WojciechMula/sse-popcount

AVX2 build is now broken on GCC 4.9.2

WojciechMula opened this issue · 8 comments

GCC 5.3.1 works fine.

@kimwalisch

I have added a shorter AVX2 HS...

CountOnes/hamming_weight@2ab07ac

Predictably, the result is slower for long arrays. Of course, if you have short arrays, it might be preferable.

Awesome, thanks!

@kimwalisch We also tested 5th iteration, but with AVX512F. It's faster for longer inputs.

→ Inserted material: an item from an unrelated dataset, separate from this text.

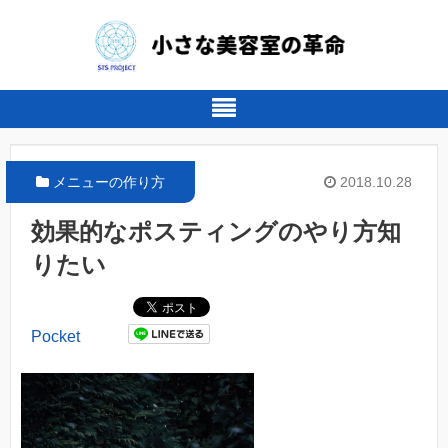
メニューの作り方
2018.10.28
効果的なポスティングのやり方知
りたい
Pocket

@WojciechMula I cannot find any popcount benchmark results for AVX512. Have you benchmarked it? Is AVX512 popcount faster than AVX2?

@kimwalisch

Is AVX512 popcount faster than AVX2?

This question is not well posed. Currently, the only available hardware where AVX512 runs is Knights Landing, and it is a system optimized for AVX-512 execution.

@kimwalisch We haven't published any benchmark yet, but for sure AVX512 is faster than AVX2. Will post numbers when I'm back home.

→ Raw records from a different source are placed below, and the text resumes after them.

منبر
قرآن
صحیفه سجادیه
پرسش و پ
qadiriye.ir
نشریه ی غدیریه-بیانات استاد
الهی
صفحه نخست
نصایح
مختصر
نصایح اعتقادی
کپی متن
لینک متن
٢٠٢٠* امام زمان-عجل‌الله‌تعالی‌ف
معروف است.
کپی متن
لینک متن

And as Daniel said, AVX512 is the main instruction set on KNL. Many AVX2 instructions that are really fast on Skylake and other popular desktop CPUs, on KNL are incredibly slow. Take a look at the latest documents from Agner Fog http://agner.org/optimize/#manuals and compare instructions timing. For example on Skylake PSHUFB both latency and throughput are 1 cycle, on KNL it is 11 cycles (and VPSHUFB is two times slower).

@kimwalisch The metric we're using in the project Daniel linked is CPU cycles per 64-bit word. Going to the numbers: popcount of 8192 words, the fastest AVX2 procedure runs at rate 1.12 cycle, while AVX512F runs at 0.33. More than 3 times faster.